• diabetes;
  • esophageal adenocarcinoma;
  • gastric adenocarcinoma;
  • case–control study;
  • polychotomous logistic regression


Diabetes has been consistently associated with an increased risk of liver, pancreas and endometrial cancer and has been implicated as a risk factor for esophageal and gastric cancers, although this association has been less well studied. We sought to determine the role of diabetes in the etiology of esophageal, gastric cardia and distal gastric adenocarcinomas (DGAs). This analysis included patients with esophageal adenocarcinoma (EA) (n = 209), gastric cardia adenocarcinoma (GCA) (n = 257) and DGA (n = 382), and 1,309 control participants from a population-based case–control study conducted in Los Angeles County.
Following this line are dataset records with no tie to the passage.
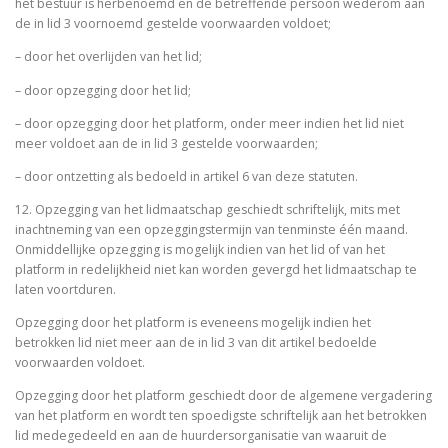
het bestuur is herbenoemd en de betreffende persoon wederom aan
de in lid 3 voornoemd gestelde voorwaarden voldoet;
– door het overlijden van het lid;
– door opzegging door het lid;
– door opzegging door het platform, onder meer indien het lid niet
meer voldoet aan de in lid 3 gestelde voorwaarden;
– door ontzetting als bedoeld in artikel 6 van deze statuten.
12. Opzegging van het lidmaatschap geschiedt schriftelijk, mits met
inachtneming van een opzeggingstermijn van tenminste één maand.
Onmiddellijke opzegging is mogelijk indien van het lid of van het
platform in redelijkheid niet kan worden gevergd het lidmaatschap te
laten voortduren.
Opzegging door het platform is eveneens mogelijk indien het
betrokken lid niet meer aan de in lid 3 van dit artikel bedoelde
voorwaarden voldoet.
Opzegging door het platform geschiedt door de algemene vergadering
van het platform en wordt ten spoedigste schriftelijk aan het betrokken
lid medegedeeld en aan de huurdersorganisatie van waaruit de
The study included non-Hispanic whites, African Americans, Hispanics and Asian Americans. The association of diabetes with the three tumor types was estimated using polytomous logistic regression. Odds ratios (ORs) and corresponding 95% confidence intervals (CIs) were estimated. Nine percent of control participants and 13% of the case patients reported a history of diabetes. After adjustment for age, gender, race, birthplace, education, cigarette smoking status and body mass index, diabetes was associated with an increased risk of EA (OR, 1.48; 95% CI, 0.94–2.32; p = 0.089) and DGA (OR, 1.47; 95% CI, 1.01–2.15; p = 0.045), but was not associated with risk of GCA (OR, 0.96; 95% CI, 0.59–1.55; p = 0.87). However, the association between diabetes and risk of DGA was statistically significant only among patients for whom we interviewed their next of kin. Our study further investigated the association between diabetes and adenocarcinomas of the esophagus and distal stomach.